A comparison of the last year's (Population 1) versus the current year's (Population 2) shipments (in thousands of dollars) for each of six Canadian exporters is given as follows: (4.34, 4.77), (5.89, 5.16), (2.52, 2.73), (3.91, 4.39), (4.99, 5.25), (3.24, 3.80). It is assumed that the population of differences between the last year’s and the current year's shipments is approximately normal. Then a 95% confidence interval estimate for the mean difference is:

Question 9 options:

-0.5787 to 0.1753


-0.6765 to 0.2731


-0.5926 to 0.1893


-0.7005 to 0.2972

To calculate the confidence interval estimate for the mean difference between the last year's and the current year's shipments, we can use the following steps:

1. Calculate the differences between the last year's and the current year's shipments for each Canadian exporter. In this case, the differences are:
- 4.77 - 4.34 = 0.43
- 5.16 - 5.89 = -0.73
- 2.73 - 2.52 = 0.21
- 4.39 - 3.91 = 0.48
- 5.25 - 4.99 = 0.26
- 3.80 - 3.24 = 0.56

2. Calculate the sample mean of the differences. Add up all the differences and divide by the number of differences. In this case, the sum of the differences is 0.43 + (-0.73) + 0.21 + 0.48 + 0.26 + 0.56 = 1.31, and there are 6 differences, so the sample mean is 1.31 / 6 = 0.2183.

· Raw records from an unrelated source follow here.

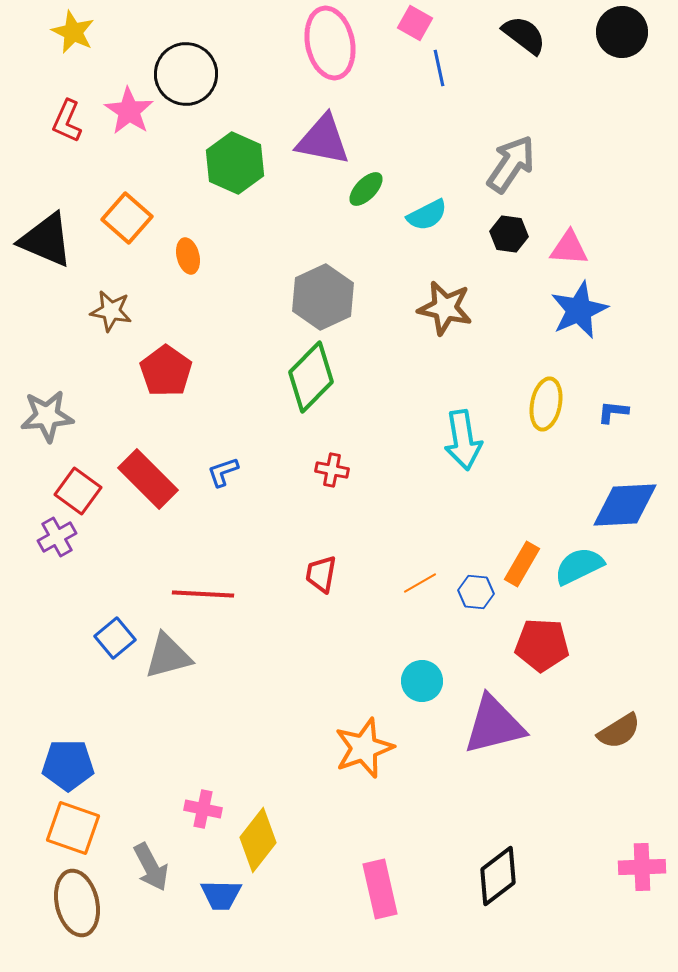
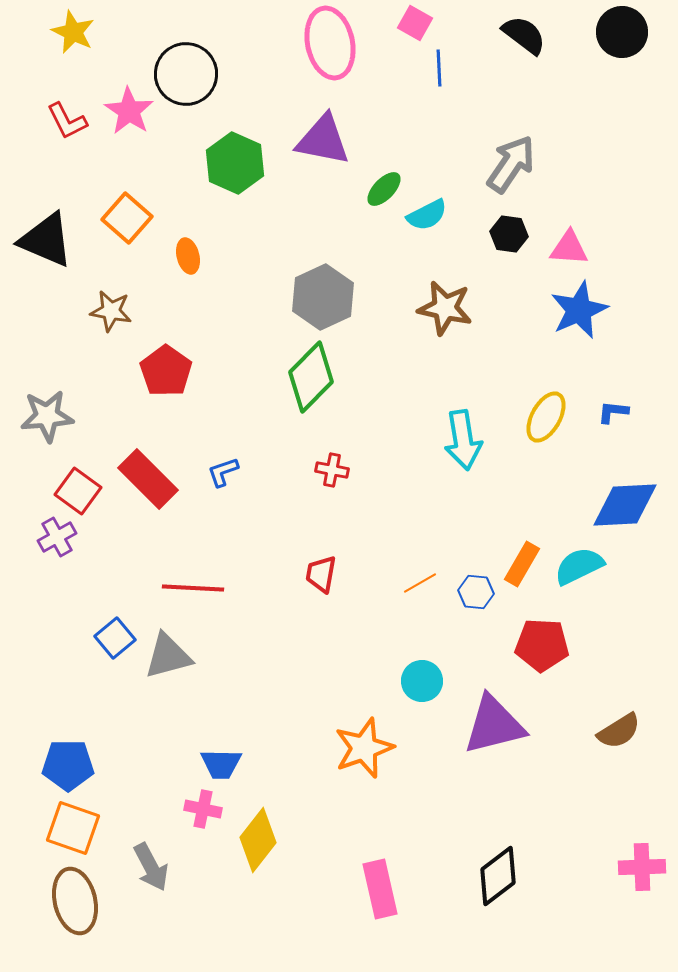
blue line at (439, 68): rotated 9 degrees clockwise
red L-shape at (67, 121): rotated 51 degrees counterclockwise
green ellipse at (366, 189): moved 18 px right
yellow ellipse at (546, 404): moved 13 px down; rotated 18 degrees clockwise
red line at (203, 594): moved 10 px left, 6 px up
blue trapezoid at (221, 895): moved 131 px up
brown ellipse at (77, 903): moved 2 px left, 2 px up
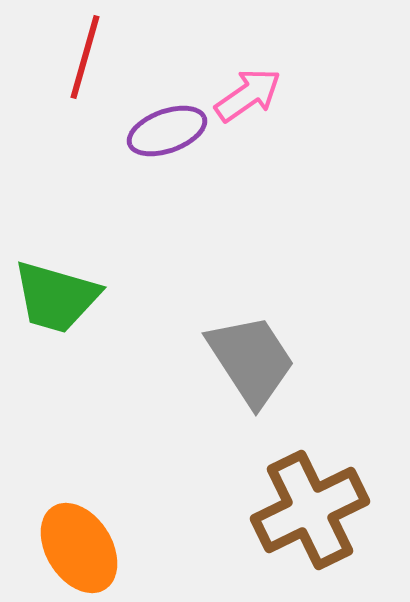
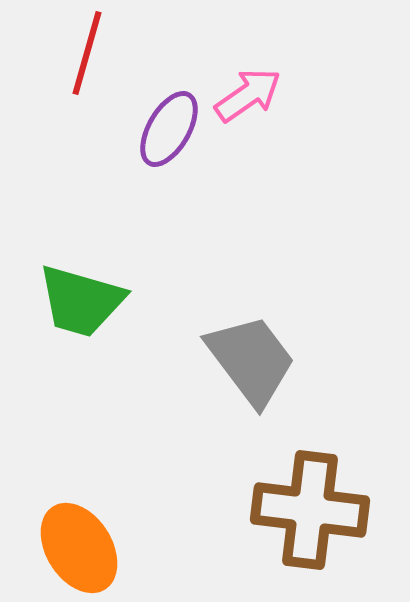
red line: moved 2 px right, 4 px up
purple ellipse: moved 2 px right, 2 px up; rotated 40 degrees counterclockwise
green trapezoid: moved 25 px right, 4 px down
gray trapezoid: rotated 4 degrees counterclockwise
brown cross: rotated 33 degrees clockwise
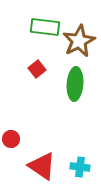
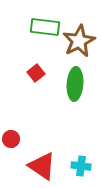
red square: moved 1 px left, 4 px down
cyan cross: moved 1 px right, 1 px up
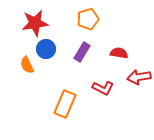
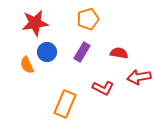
blue circle: moved 1 px right, 3 px down
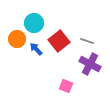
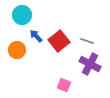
cyan circle: moved 12 px left, 8 px up
orange circle: moved 11 px down
blue arrow: moved 13 px up
pink square: moved 2 px left, 1 px up
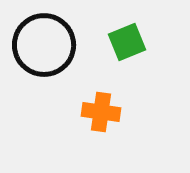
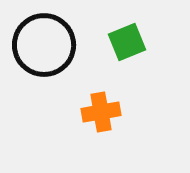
orange cross: rotated 18 degrees counterclockwise
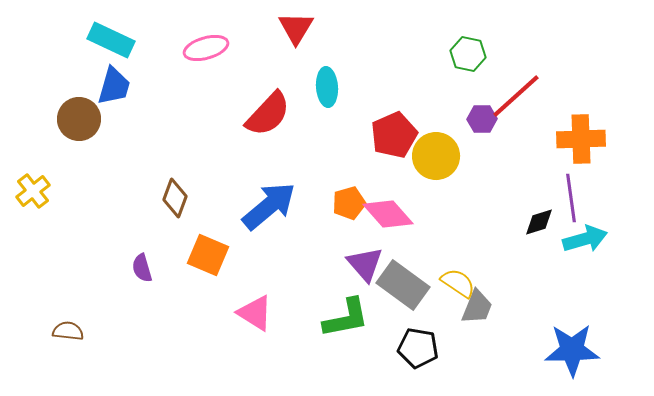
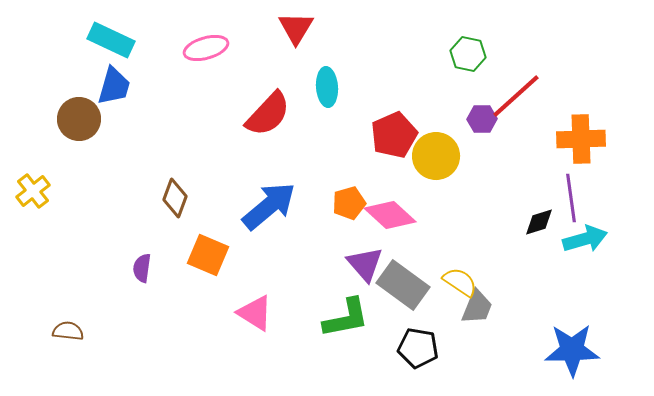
pink diamond: moved 2 px right, 1 px down; rotated 6 degrees counterclockwise
purple semicircle: rotated 24 degrees clockwise
yellow semicircle: moved 2 px right, 1 px up
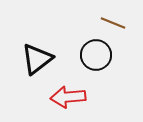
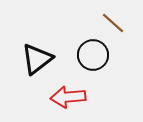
brown line: rotated 20 degrees clockwise
black circle: moved 3 px left
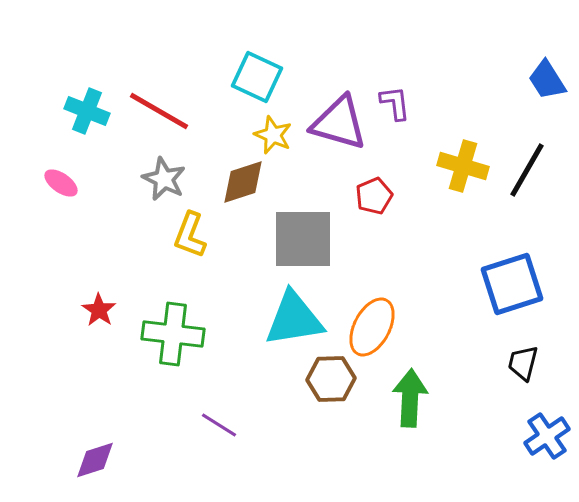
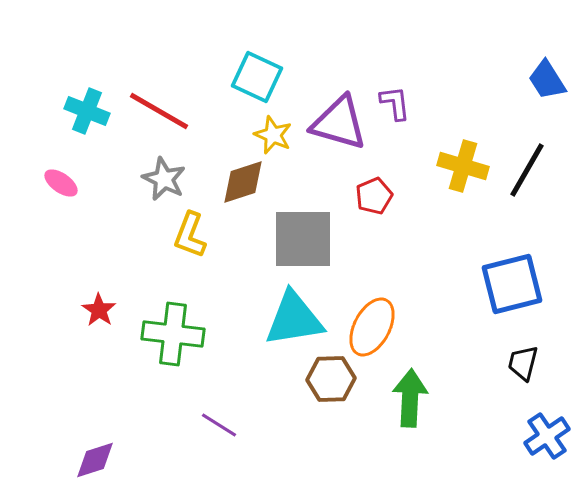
blue square: rotated 4 degrees clockwise
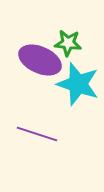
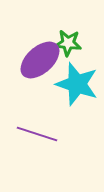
purple ellipse: rotated 66 degrees counterclockwise
cyan star: moved 1 px left
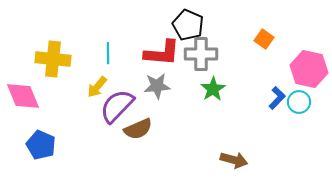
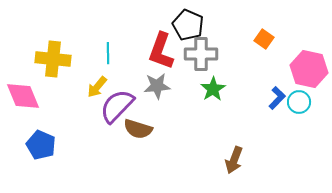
red L-shape: moved 1 px left, 2 px up; rotated 105 degrees clockwise
brown semicircle: rotated 40 degrees clockwise
brown arrow: rotated 96 degrees clockwise
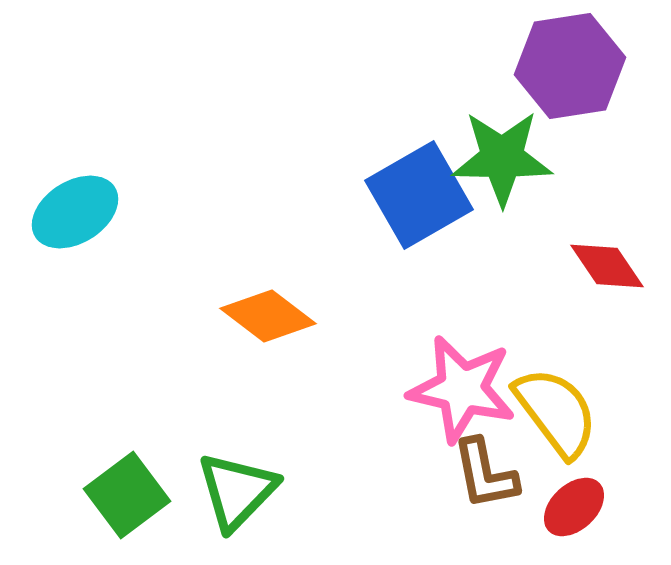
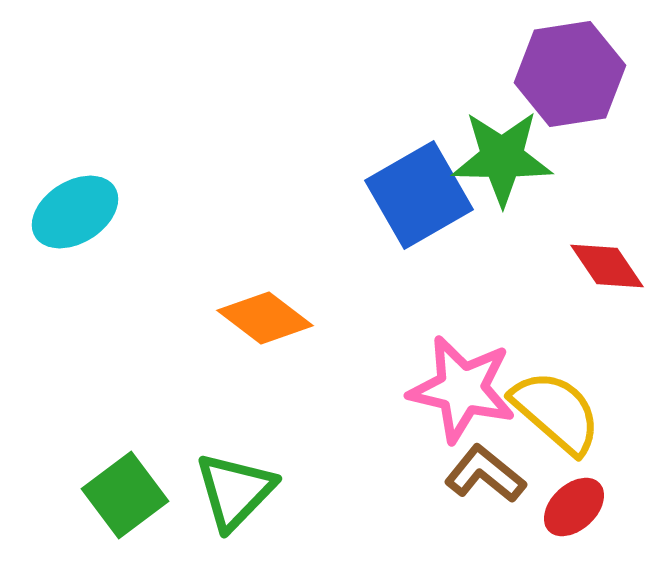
purple hexagon: moved 8 px down
orange diamond: moved 3 px left, 2 px down
yellow semicircle: rotated 12 degrees counterclockwise
brown L-shape: rotated 140 degrees clockwise
green triangle: moved 2 px left
green square: moved 2 px left
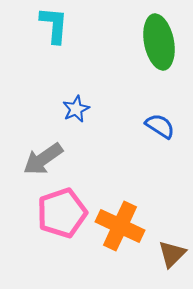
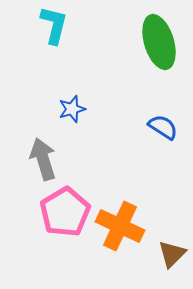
cyan L-shape: rotated 9 degrees clockwise
green ellipse: rotated 6 degrees counterclockwise
blue star: moved 4 px left; rotated 8 degrees clockwise
blue semicircle: moved 3 px right, 1 px down
gray arrow: rotated 108 degrees clockwise
pink pentagon: moved 3 px right, 1 px up; rotated 12 degrees counterclockwise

3. Calculate the sample standard deviation of the differences. This can be done by finding the squared differences, summing them up, dividing by the number of differences minus 1, and then taking the square root. In this case, the squared differences are:
- (0.43 - 0.2183)^2 = 0.04896989
- (-0.73 - 0.2183)^2 = 0.80083089
- (0.21 - 0.2183)^2 = 0.00067489
- (0.48 - 0.2183)^2 = 0.07024689
- (0.26 - 0.2183)^2 = 0.00176729
- (0.56 - 0.2183)^2 = 0.11613689

The sum of the squared differences is 0.04896989 + 0.80083089 + 0.00067489 + 0.07024689 + 0.00176729 + 0.11613689 = 1.03862664. Dividing this by the number of differences minus 1 (6-1 = 5) gives us the sample variance: 1.03862664 / 5 = 0.207725328, and taking the square root gives us the sample standard deviation: sqrt(0.207725328) = 0.455204516.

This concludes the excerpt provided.